5. Detailed information on the operation of applications	Analyzing only the application response time is not enough. To quickly diagnose failures, you need information about requests (which the application does), how they are executed, error codes and other information.
6. Expert analysis	A serious expert analysis significantly speeds up the diagnosis of problems, because, firstly, it allows to automate the process of analyzing information, secondly, if the problem is known, it allows you to immediately get a ready-made solution.
7. End-to-end (multiple segment / multihop) analysis	As more and more business applications are working in the cloud or through the WAN, you need to be able to see all the delays and errors that occur in each network segment through which network traffic passes (the same packet). This is the only way to quickly localize the root cause of the failure.
8. Flexible baselines	Flexible (customizable) baselines allow you to effectively monitor both internal and cloud applications. For cloud applications, threshold values of monitored metrics (prescribed in SLA) are usually static (known in advance) and set manually. For internal applications, dynamic baselines are better suited, i.e. modified automatically over time, depending on the performance of the application.
9. Ability to reconstruct information flows	When analyzing the problems associated with poor quality voice and video transmission, as well as problems in the field of information security, it is important to be able to reproduce network activity and application operation at the time (as well as before and after) when the critical event occurred.
10. Scalability	It seems that no comment.

Network traffic analysis

Experienced IT professionals will say, for the above signs, the ears of an APM solution stick out, based on network traffic analysis. It really is.

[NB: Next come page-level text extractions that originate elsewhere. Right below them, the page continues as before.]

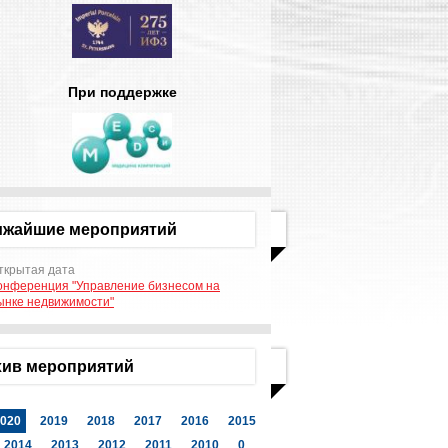
При поддержке
ижайшие мероприятий
ткрытая дата
онференция "Управление бизнесом на
ынке недвижимости"
ив мероприятий
020
2019
2018
2017
2016
2015
2014
2013
2012
2011
2010
0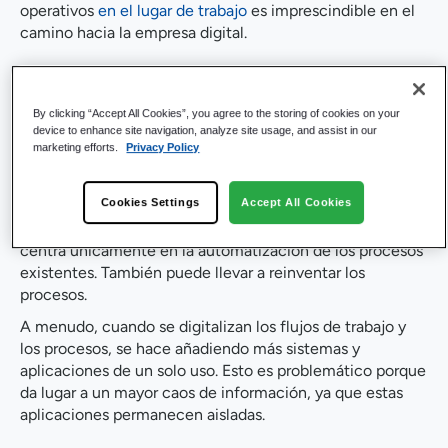
operativos
en el lugar de trabajo
es imprescindible en el
camino hacia la empresa digital.
Las claves del éxito de
By clicking “Accept All Cookies”, you agree to the storing of cookies on your
la transformación
device to enhance site navigation, analyze site usage, and assist in our
marketing efforts.
Privacy Policy
digital
Cookies Settings
Accept All Cookies
La digitalización de los procesos empresariales no se
centra únicamente en la automatización de los procesos
existentes. También puede llevar a reinventar los
procesos.
A menudo, cuando se digitalizan los flujos de trabajo y
los procesos, se hace añadiendo más sistemas y
aplicaciones de un solo uso. Esto es problemático porque
da lugar a un mayor caos de información, ya que estas
aplicaciones permanecen aisladas.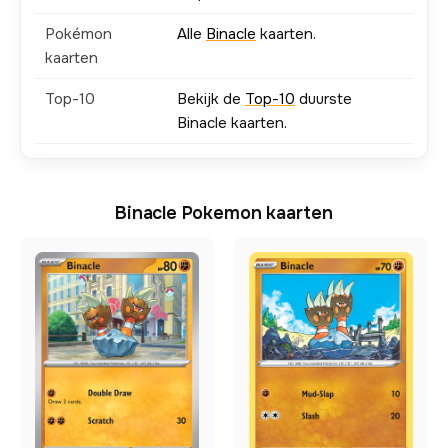
Pokémon
Alle
Binacle
kaarten.
kaarten
Top-10
Bekijk de
Top-10
duurste
Binacle kaarten.
Binacle Pokemon kaarten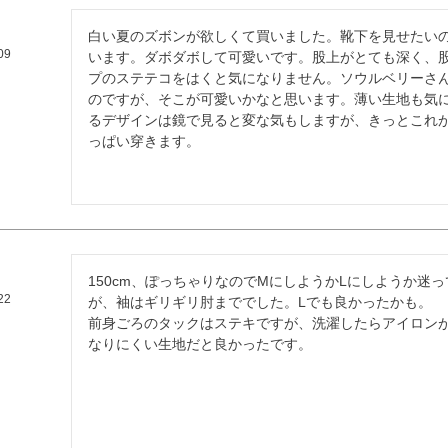
白い夏のズボンが欲しくて買いました。靴下を見せたい
09
います。ダボダボして可愛いです。股上がとても深く、
プのステテコをはくと気になりません。ソウルベリーさ
のですが、そこが可愛いかなと思います。薄い生地も気
るデザインは鏡で見ると変な気もしますが、きっとこれ
っぱい穿きます。
150cm、ぽっちゃりなのでMにしようかLにしようか迷
22
が、袖はギリギリ肘まででした。Lでも良かったかも。

前身ごろのタックはステキですが、洗濯したらアイロン
なりにくい生地だと良かったです。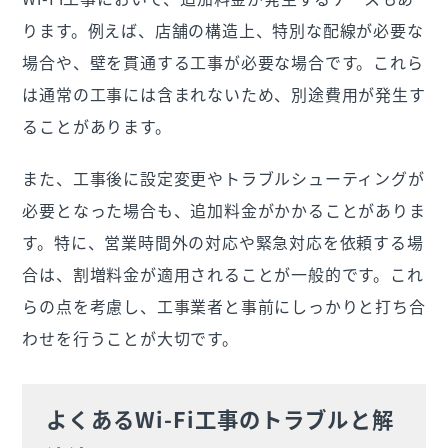
ります。例えば、店舗の構造上、特別な配線が必要な
場合や、壁を貫通する工事が必要な場合です。これら
は通常の工事には含まれないため、別途費用が発生す
ることがあります。
また、工事後に設定変更やトラブルシューティングが
必要となった場合も、追加料金がかかることがありま
す。特に、営業時間外の対応や緊急対応を依頼する場
合は、割増料金が適用されることが一般的です。これ
らの点を考慮し、工事業者と事前にしっかりと打ち合
わせを行うことが大切です。
よくあるWi-Fi工事のトラブルと解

Network Instruments has identified four types of application performance management solutions:

synthetic transaction based solutions (GUI robots)
solutions using server-side software agents
solutions using client-side software agents
solutions based on network traffic analysis

Solutions based on network traffic analysis stand out on this list.

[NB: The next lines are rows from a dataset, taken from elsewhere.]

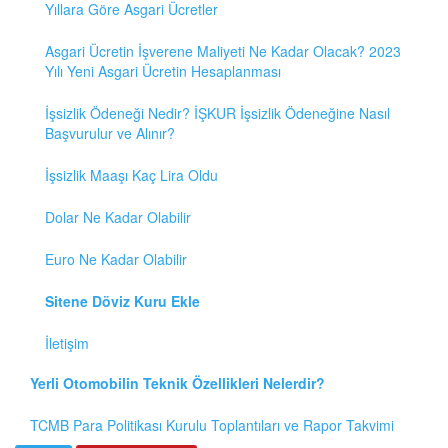
Yıllara Göre Asgari Ücretler
Asgari Ücretin İşverene Maliyeti Ne Kadar Olacak? 2023
Yılı Yeni Asgari Ücretin Hesaplanması
İşsizlik Ödeneği Nedir? İŞKUR İşsizlik Ödeneğine Nasıl
Başvurulur ve Alınır?
İşsizlik Maaşı Kaç Lira Oldu
Dolar Ne Kadar Olabilir
Euro Ne Kadar Olabilir
Sitene Döviz Kuru Ekle
İletişim
Yerli Otomobilin Teknik Özellikleri Nelerdir?
TCMB Para Politikası Kurulu Toplantıları ve Rapor Takvimi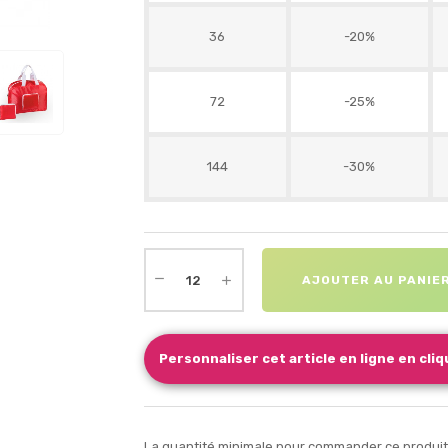
36
-20%
72
-25%
144
-30%
AJOUTER AU PANIE
Personnaliser cet article en ligne en cliqu
La quantité minimale pour commander ce produit e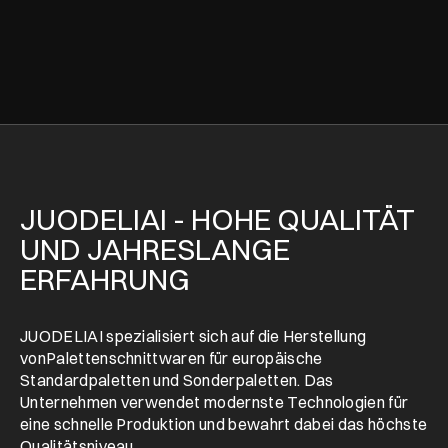
JUODELIAI - HOHE QUALITÄT
UND JAHRESLANGE
ERFAHRUNG
JUODELIAI spezialisiert sich auf die Herstellung
vonPalettenschnittwaren für europäische
Standardpaletten und Sonderpaletten. Das
Unternehmen verwendet modernste Technologien für
eine schnelle Produktion und bewahrt dabei das höchste
Qualitätsniveau.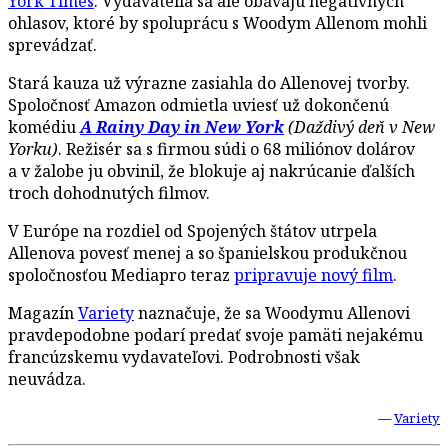
York Times
. Vydavatelia sa ale obávajú negatívnych
ohlasov, ktoré by spoluprácu s Woodym Allenom mohli
sprevádzať.
Stará kauza už výrazne zasiahla do Allenovej tvorby.
Spoločnosť Amazon odmietla uviesť už dokončenú
komédiu
A Rainy Day in New York
(Daždivý deň v New
Yorku)
. Režisér sa s firmou súdi o 68 miliónov dolárov
a v žalobe ju obvinil, že blokuje aj nakrúcanie ďalších
troch dohodnutých filmov.
V Európe na rozdiel od Spojených štátov utrpela
Allenova povesť menej a so španielskou produkčnou
spoločnosťou Mediapro teraz
pripravuje nový film
.
Magazín
Variety
naznačuje, že sa Woodymu Allenovi
pravdepodobne podarí predať svoje pamäti nejakému
francúzskemu vydavateľovi. Podrobnosti však
neuvádza.
—
Variety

Unlike solutions based on synthetic transactions or using server-side or client-side software agents, data is collected without using system resources.

A network traffic analyzer usually consists of several probes and a remote administration console. The probes connect to the SPAN ports, which allows an APM solution based on network traffic analysis to passively listen to traffic without consuming any server resources (as is done by server-side software agents and synthetic transactions), or by a client (as is done by client side) and without creating additional traffic (as synthetic transactions and client side agents do).

The analysis itself is based on the decoding of network protocols of all levels, including the application level. For example, Observer from Network Instruments supports decoding and analysis of all seven layers of the OSI model for applications and services such as SQL, MS-Exchange, POP3, SMTP, Oracle, Citrix, HTTP, FTP, etc.

If you want to get information about the delays that are closest to the perception of the user, the probes are connected as close as possible to the client devices. However, in this case, you need a large number of probes. If the exact data on delays are not so critical, and the number of probes used is required to be reduced, the probes are connected closer to the application server. However, changes in the delay will be visible in both cases.

Note. You can also use monitoring switches that collect information from several SPAN ports and TAPs for subsequent redirection to the monitoring system. Monitoring switches can also conduct a primary traffic analysis.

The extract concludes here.